How to complete this task — Take from the records below each line that holds "ceux".

Records to use —
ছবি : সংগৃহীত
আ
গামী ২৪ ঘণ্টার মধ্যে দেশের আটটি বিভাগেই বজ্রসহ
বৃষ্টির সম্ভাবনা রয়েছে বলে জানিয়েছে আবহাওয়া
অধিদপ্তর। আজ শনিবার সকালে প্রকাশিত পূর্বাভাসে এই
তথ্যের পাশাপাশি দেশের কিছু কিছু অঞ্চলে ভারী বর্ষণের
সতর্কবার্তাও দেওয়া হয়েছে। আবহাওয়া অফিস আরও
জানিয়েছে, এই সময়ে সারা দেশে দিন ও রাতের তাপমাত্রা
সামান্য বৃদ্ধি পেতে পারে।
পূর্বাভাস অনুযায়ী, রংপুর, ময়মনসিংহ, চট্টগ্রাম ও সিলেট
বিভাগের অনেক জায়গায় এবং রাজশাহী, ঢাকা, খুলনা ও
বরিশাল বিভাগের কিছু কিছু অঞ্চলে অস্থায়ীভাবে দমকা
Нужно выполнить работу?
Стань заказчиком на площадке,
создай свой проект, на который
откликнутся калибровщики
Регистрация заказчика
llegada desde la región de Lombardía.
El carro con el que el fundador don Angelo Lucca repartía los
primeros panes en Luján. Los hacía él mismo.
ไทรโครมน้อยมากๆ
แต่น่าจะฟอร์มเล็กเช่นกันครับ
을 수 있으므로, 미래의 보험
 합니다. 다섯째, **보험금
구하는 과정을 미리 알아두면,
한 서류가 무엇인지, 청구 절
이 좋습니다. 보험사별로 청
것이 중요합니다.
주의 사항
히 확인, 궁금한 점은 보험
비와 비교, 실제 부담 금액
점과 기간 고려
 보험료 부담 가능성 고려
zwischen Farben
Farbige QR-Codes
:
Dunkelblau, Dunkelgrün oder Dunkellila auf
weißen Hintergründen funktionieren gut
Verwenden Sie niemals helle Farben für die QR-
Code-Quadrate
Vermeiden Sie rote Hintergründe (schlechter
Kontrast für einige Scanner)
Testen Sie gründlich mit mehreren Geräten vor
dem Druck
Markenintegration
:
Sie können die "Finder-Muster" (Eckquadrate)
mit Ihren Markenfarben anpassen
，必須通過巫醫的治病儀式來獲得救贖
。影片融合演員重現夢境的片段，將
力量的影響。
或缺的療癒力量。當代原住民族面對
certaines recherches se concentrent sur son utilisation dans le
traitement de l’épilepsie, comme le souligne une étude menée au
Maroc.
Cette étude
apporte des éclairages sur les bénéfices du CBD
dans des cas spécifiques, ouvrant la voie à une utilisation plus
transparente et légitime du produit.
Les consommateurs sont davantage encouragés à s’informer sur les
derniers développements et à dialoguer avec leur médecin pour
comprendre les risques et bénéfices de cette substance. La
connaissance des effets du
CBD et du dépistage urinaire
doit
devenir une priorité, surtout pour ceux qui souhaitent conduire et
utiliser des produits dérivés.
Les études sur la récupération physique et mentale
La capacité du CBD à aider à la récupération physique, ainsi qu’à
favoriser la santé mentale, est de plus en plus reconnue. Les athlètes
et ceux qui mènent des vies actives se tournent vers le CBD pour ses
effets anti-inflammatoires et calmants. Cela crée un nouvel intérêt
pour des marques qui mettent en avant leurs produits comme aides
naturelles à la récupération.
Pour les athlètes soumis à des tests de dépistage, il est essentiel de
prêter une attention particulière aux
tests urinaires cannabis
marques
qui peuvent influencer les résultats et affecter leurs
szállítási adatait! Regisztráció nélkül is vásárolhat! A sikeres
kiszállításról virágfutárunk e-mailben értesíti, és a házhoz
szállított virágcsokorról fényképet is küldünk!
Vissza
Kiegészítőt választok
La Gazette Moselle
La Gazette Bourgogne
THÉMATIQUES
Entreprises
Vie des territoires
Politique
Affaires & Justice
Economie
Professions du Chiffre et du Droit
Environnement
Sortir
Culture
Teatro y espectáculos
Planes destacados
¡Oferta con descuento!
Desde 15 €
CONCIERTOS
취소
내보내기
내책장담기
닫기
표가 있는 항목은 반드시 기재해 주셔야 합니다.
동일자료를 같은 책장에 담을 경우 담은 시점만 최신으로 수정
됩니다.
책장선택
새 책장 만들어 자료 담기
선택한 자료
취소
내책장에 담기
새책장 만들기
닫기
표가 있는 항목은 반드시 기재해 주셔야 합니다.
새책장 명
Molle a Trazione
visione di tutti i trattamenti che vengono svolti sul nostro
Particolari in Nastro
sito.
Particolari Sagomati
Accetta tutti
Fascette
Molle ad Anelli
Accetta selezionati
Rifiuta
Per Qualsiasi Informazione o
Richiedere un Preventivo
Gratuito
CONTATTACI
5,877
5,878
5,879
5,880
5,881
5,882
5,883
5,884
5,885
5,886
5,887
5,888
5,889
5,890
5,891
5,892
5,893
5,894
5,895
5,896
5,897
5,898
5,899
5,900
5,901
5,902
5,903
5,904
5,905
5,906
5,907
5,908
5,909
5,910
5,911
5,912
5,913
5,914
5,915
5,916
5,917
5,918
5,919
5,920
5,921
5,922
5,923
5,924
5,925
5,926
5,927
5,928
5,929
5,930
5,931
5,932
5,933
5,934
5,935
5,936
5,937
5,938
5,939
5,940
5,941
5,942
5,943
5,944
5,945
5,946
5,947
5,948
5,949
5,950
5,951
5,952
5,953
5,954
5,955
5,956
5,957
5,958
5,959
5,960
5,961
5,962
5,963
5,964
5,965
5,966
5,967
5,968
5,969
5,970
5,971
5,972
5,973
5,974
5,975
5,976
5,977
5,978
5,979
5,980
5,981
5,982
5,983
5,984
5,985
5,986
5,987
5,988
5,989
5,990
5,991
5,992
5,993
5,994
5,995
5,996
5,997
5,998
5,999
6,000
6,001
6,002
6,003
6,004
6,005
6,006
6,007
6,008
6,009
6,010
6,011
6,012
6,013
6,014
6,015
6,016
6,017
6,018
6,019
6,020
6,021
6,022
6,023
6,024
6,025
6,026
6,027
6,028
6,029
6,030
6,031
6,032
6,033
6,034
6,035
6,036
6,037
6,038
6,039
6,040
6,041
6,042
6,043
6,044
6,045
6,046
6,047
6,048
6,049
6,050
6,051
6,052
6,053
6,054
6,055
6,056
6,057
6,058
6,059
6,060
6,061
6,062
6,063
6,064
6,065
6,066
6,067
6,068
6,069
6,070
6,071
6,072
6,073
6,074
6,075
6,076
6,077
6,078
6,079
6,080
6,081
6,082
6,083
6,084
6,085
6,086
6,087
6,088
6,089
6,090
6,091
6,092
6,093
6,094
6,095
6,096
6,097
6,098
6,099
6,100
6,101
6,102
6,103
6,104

Solved exercise —
devenir une priorité, surtout pour ceux qui souhaitent conduire et
et ceux qui mènent des vies actives se tournent vers le CBD pour ses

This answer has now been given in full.